Der Schaden klein, der Erfolg großartig. Sein Brettnurflügel,
sein drittes Modell in Ostrach, sieht recht unspektakulär
aus und nur der Fachmann vermißt das, was die Bretter ja
brauchen: Seitenleitwerk oder Winglets. Da Fred Ludwig besonders
an der "fliegenden Natur" Interesse hat, stört
ihn, daß alle Vogelnachbauten das obligatorische Plexi-Seitenleitwerk
haben müssen.
In seinem Brettnurflügel ist eine neuartige
Steurung eingebaut: Einmal die normalen RC-Funktionen, also QR/Höhenruder
gemischt, zusätzlich hat das Modell aber eine kleine Wetterfahne
mit Sensor, die jedes Schiebemoment an eine Elektronik meldet,
die es in Servobefehle umsetzt: Dabei werden die Querruder als
Spreizklappen betätigt, erzeugen also Widerstand. Damit ist
nicht nur eine dem Vogelflug sehr ähnliche Steuerwirkung
erbracht, sondern auch ein Flugzeug-Nurflügel kann mit diesem
Prinzip wesentlich widerstandsarmer und daher leistungsfähiger
ausgelegt werden. Es ist schon beeindruckend, wie sauber im Kurvenflug
sein "Brett" liegt und wie es im Geradeausflug die Bahn
hält. Wir hoffen, mehr über seine Modelle berichten
zu können.
Solarflieger blieben zuhause
Obwohl die Sonne in Ostrach mehr als genug schien, wurde sie
kaum genutzt: Ein einziger Solarflieger war angetreten, der durch
seine Konstruktionen auch aus dieser Zeitschrift bekannte Dr.

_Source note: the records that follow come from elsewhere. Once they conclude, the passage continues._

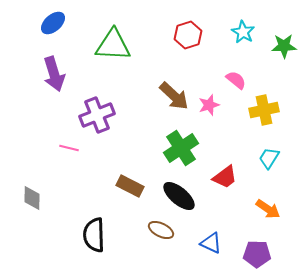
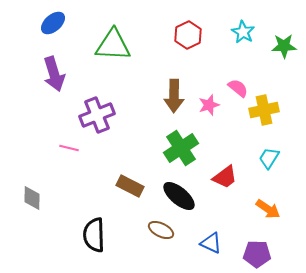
red hexagon: rotated 8 degrees counterclockwise
pink semicircle: moved 2 px right, 8 px down
brown arrow: rotated 48 degrees clockwise
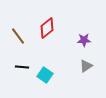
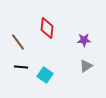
red diamond: rotated 45 degrees counterclockwise
brown line: moved 6 px down
black line: moved 1 px left
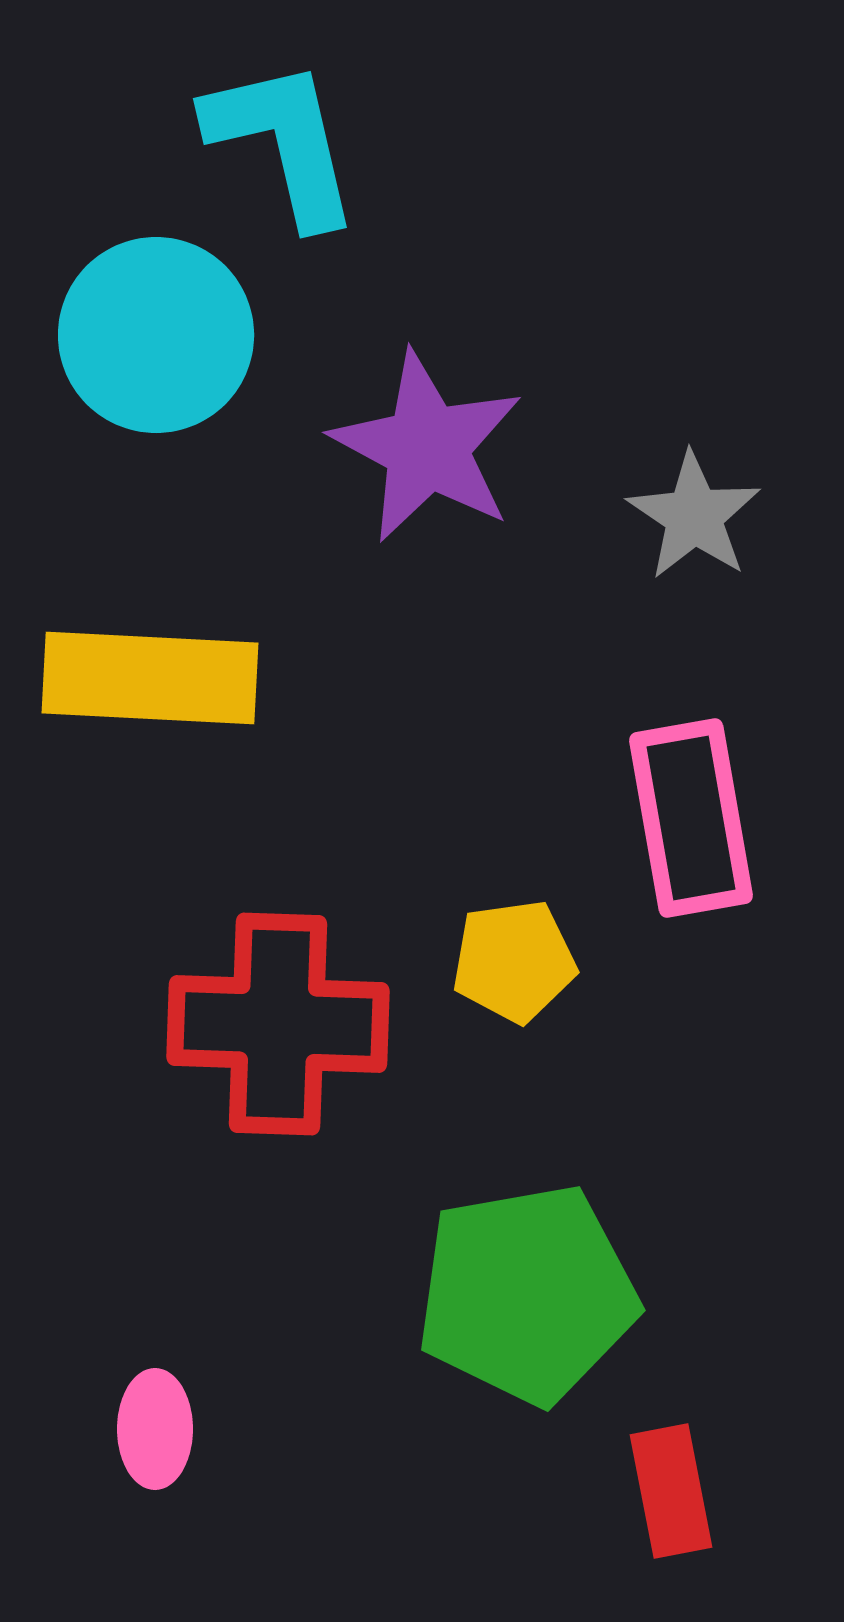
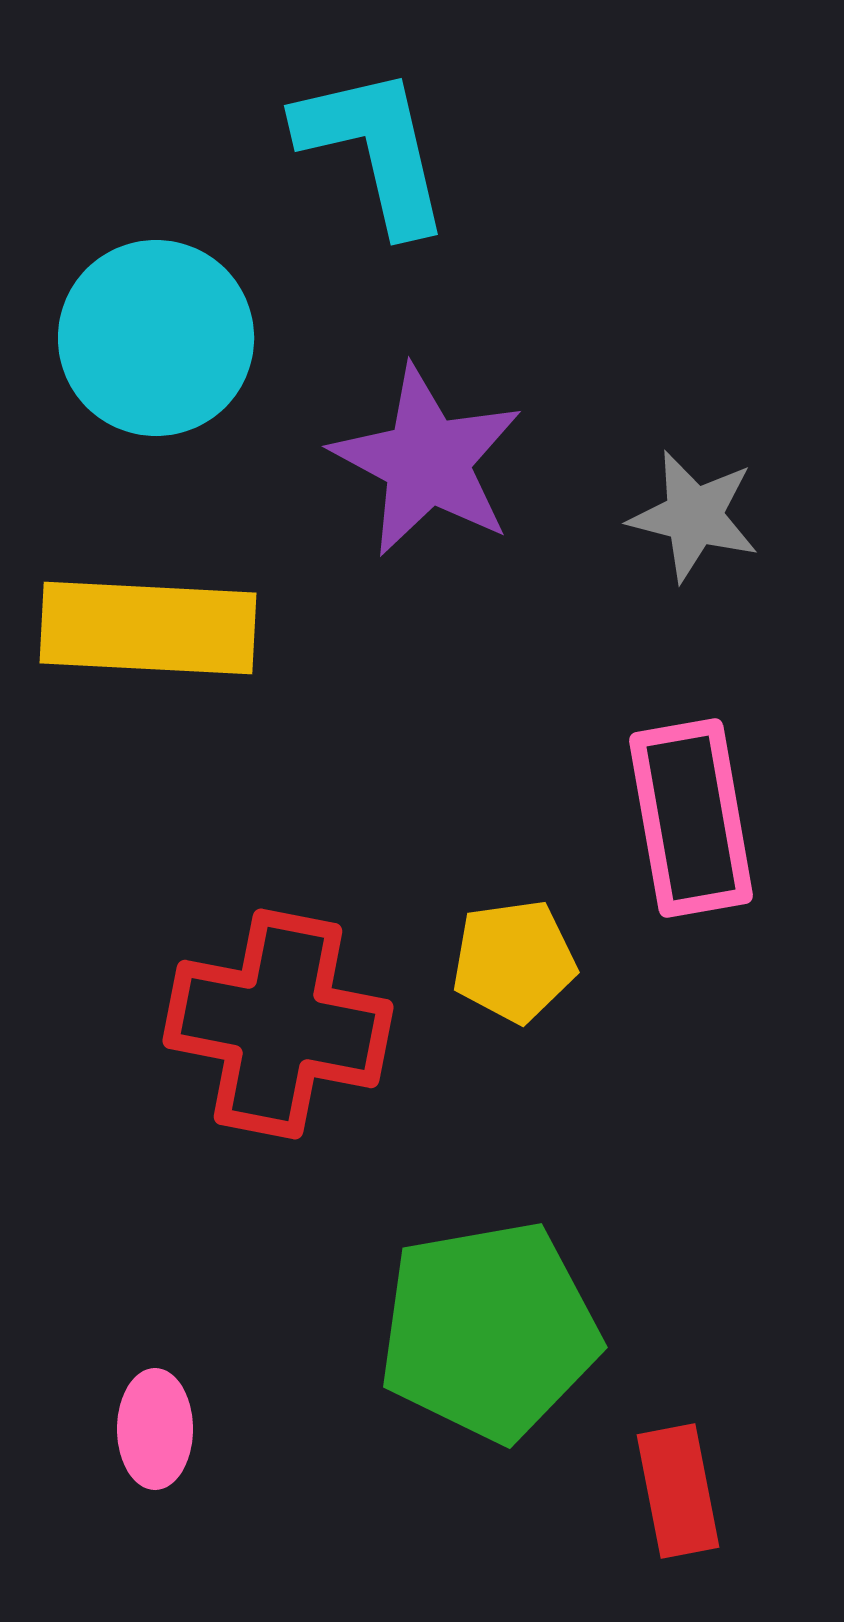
cyan L-shape: moved 91 px right, 7 px down
cyan circle: moved 3 px down
purple star: moved 14 px down
gray star: rotated 20 degrees counterclockwise
yellow rectangle: moved 2 px left, 50 px up
red cross: rotated 9 degrees clockwise
green pentagon: moved 38 px left, 37 px down
red rectangle: moved 7 px right
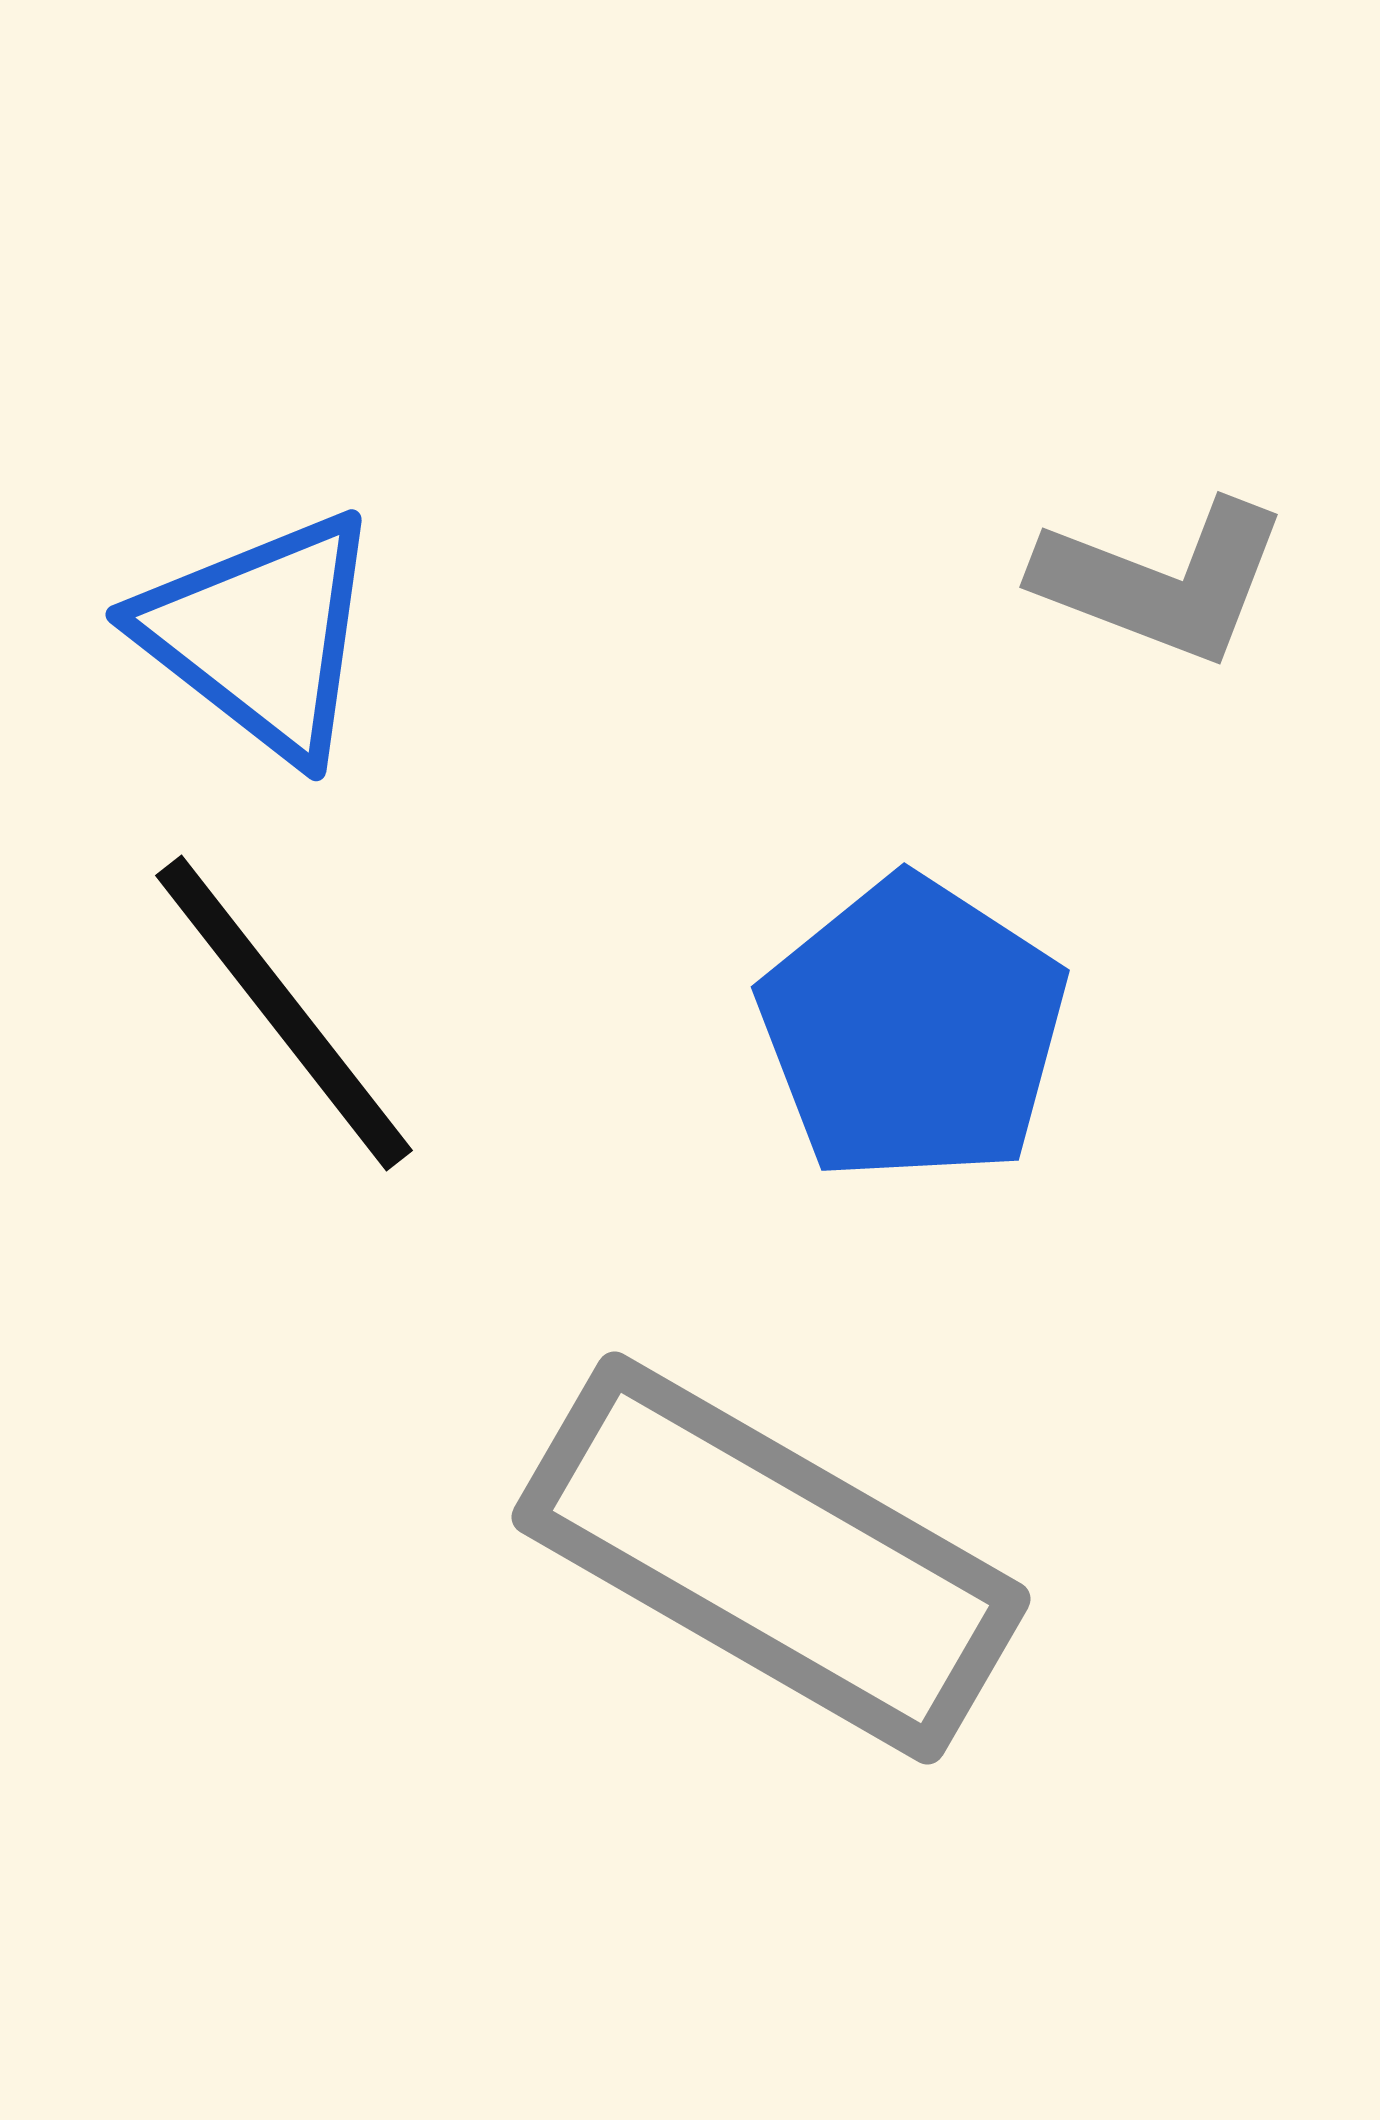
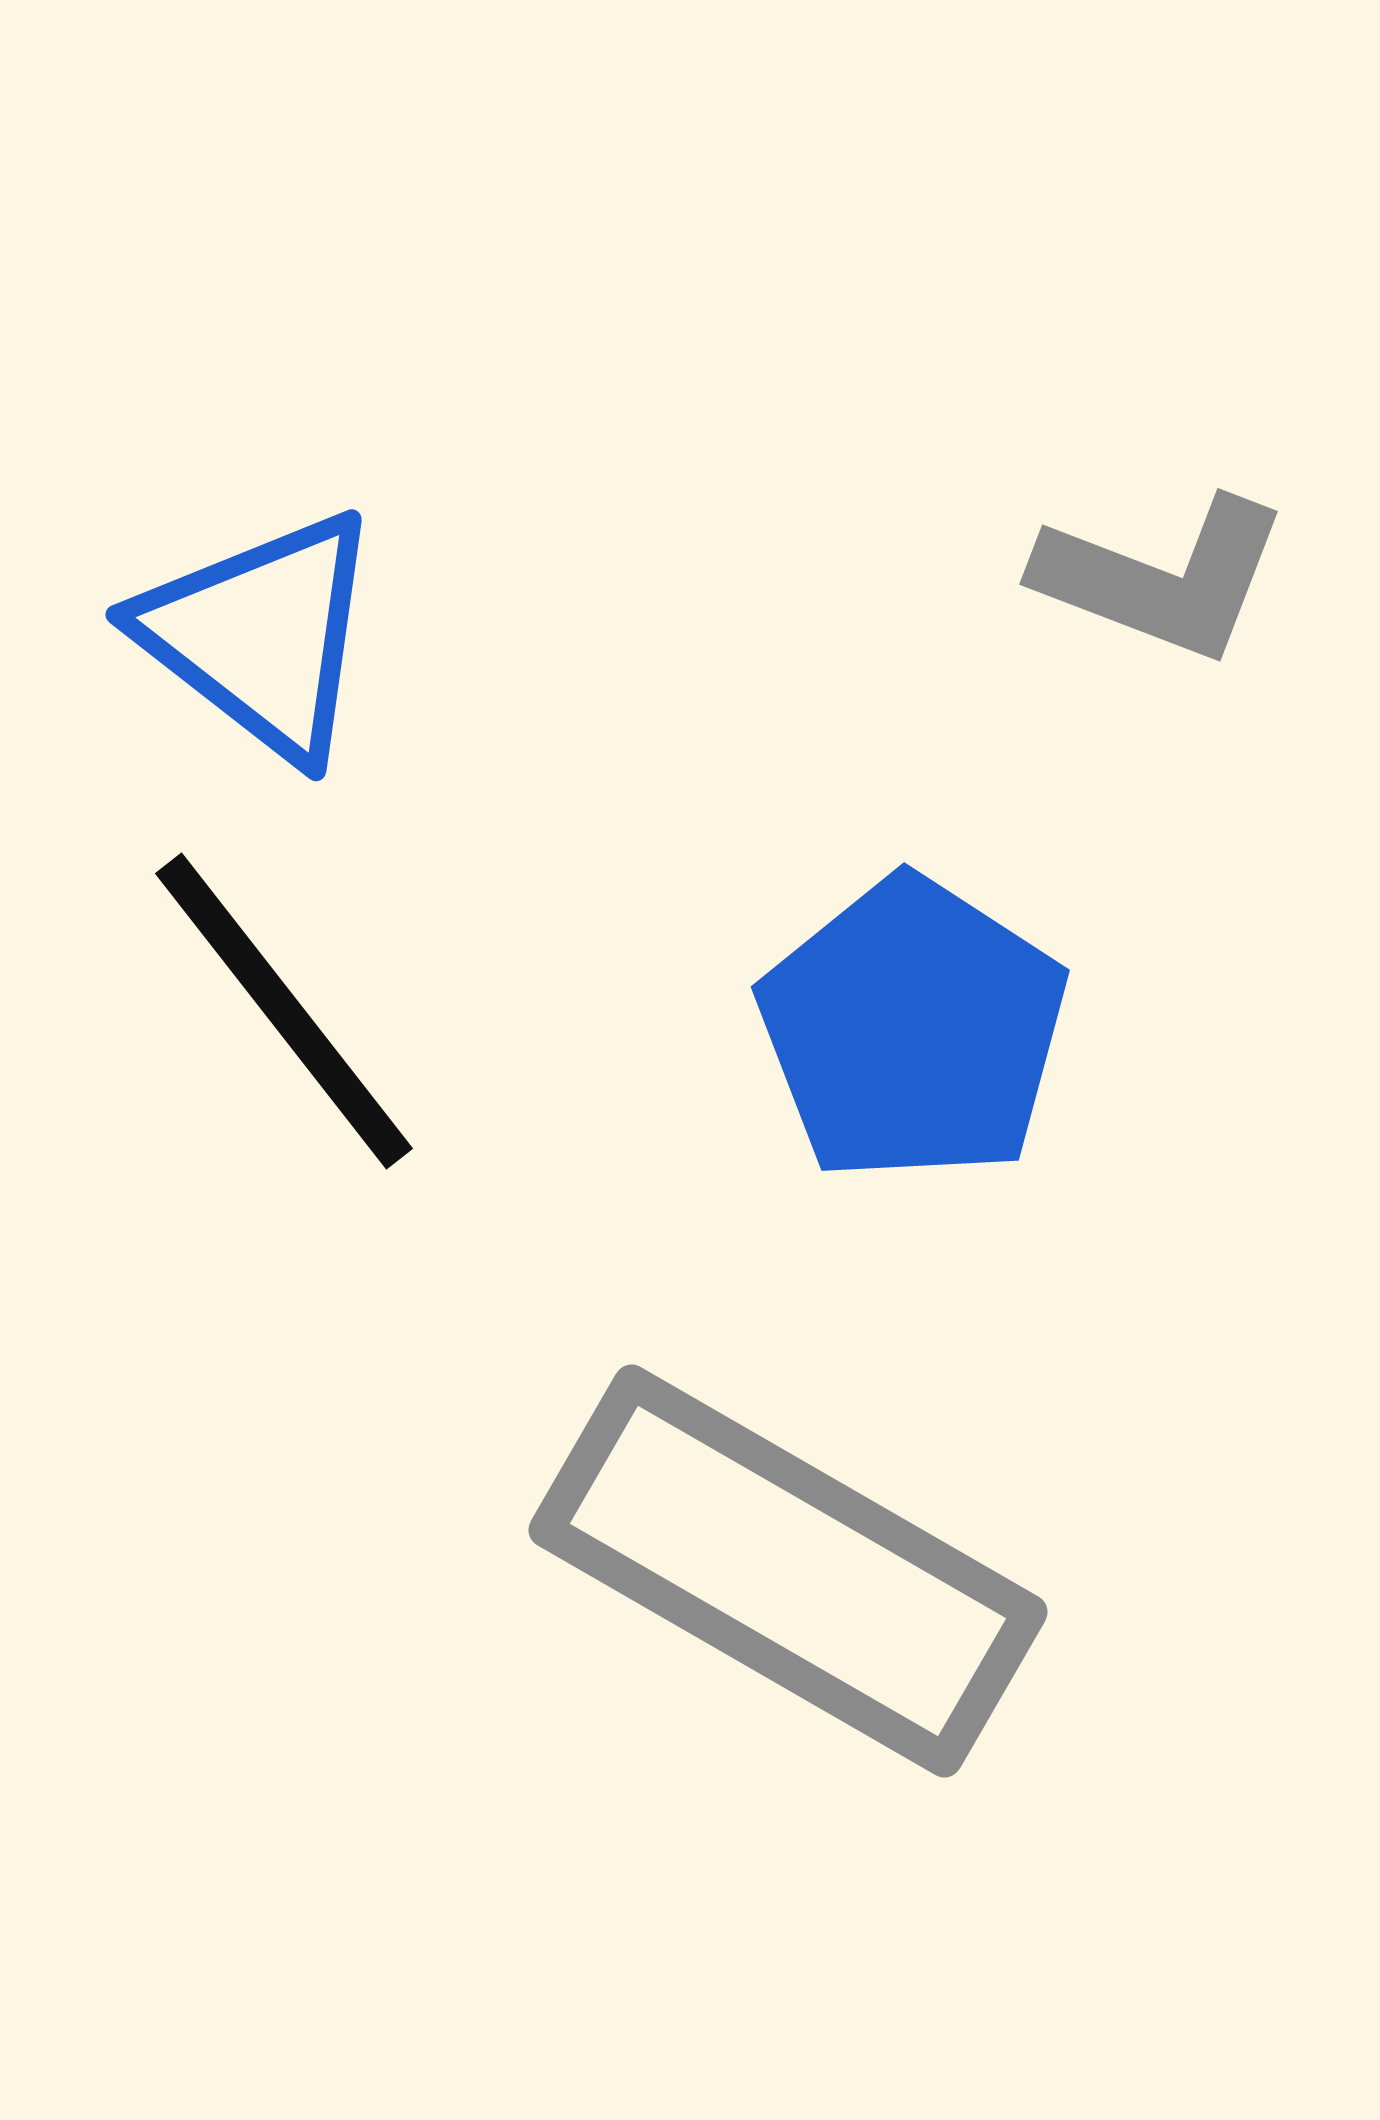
gray L-shape: moved 3 px up
black line: moved 2 px up
gray rectangle: moved 17 px right, 13 px down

S. Dienlin. Sein NanoSol übte sich im Dauerflug, kam mit
dem frischen Wind gut klar und freute sich mit dem Konstrukteur
auf die nächste Ausgabe des Guinness-Buches der Rekorde:
Dort ist er nämlich schon als "Das kleinste rein solar
betriebene bodenstartfähige RC-Modell" angemeldet.
FMT-Pokal
"Doppel Duo" ergibt zusammen vier. Das ist der Fall
auch beim Doppel-Tandem von Wil van Leen, Holland. Ein Segler
mit vier Tragflächen. Oder einem Canard und einem Höhenleitwerk
und zwei Flügeln - wie man wünscht. Die Queruder arbeiten
gleichsinnig, die Seiten- und Höhenleitwerke gegensinnig:
Vom Links bzw. Tiefbedeutet hinten Rechts bzw. Hoch. Ein schönes
Modell, das auch sehr gut fliegt: Diesjähriger FMT-Pokalgewinner.
Groß...
Von ganz anderem Kaliber sind die großen vorbildähnlichen
Modelle, die aber durch ihre Besonderheiten ebenfalls in die Experimenal-Klassen
passen. Die Horten-Nurflügel als Modelle sind an sich nichts
ganz Außergewöhnliches, bis auf die wirklich einmaligen
Horten von Eric van den Hoogen. Soviel Perfektion in einem Modell
ist selten zu sehen, die, mit seinem Können am Sender gepaart,
jedesmal ein Flugerlebnis sind. Sein schon vom letzten InterEx
bekannter Horten XII ist nun mit einem Regler anstatt Schalter
ausgestattet; im "Dino" von Schulze fand er den Steiler,
der die Ströme auch bewältigt (40 Zellen, 2x robbe 240
an einem Getriebe zur gemeinsamen Propeller-Femwelle; Propeller-Eigenbau,
faltbar, Scale wie beim Original). Pokal "Bester Flug".
Zwei mit Dampf
Hans Berndt mit seinem
Mr. Henson kannten wir schon vom Vorjahr aus Nederweert. Dort
flog er noch nicht. Das heißt, er machte einen kleinen Hüpfer.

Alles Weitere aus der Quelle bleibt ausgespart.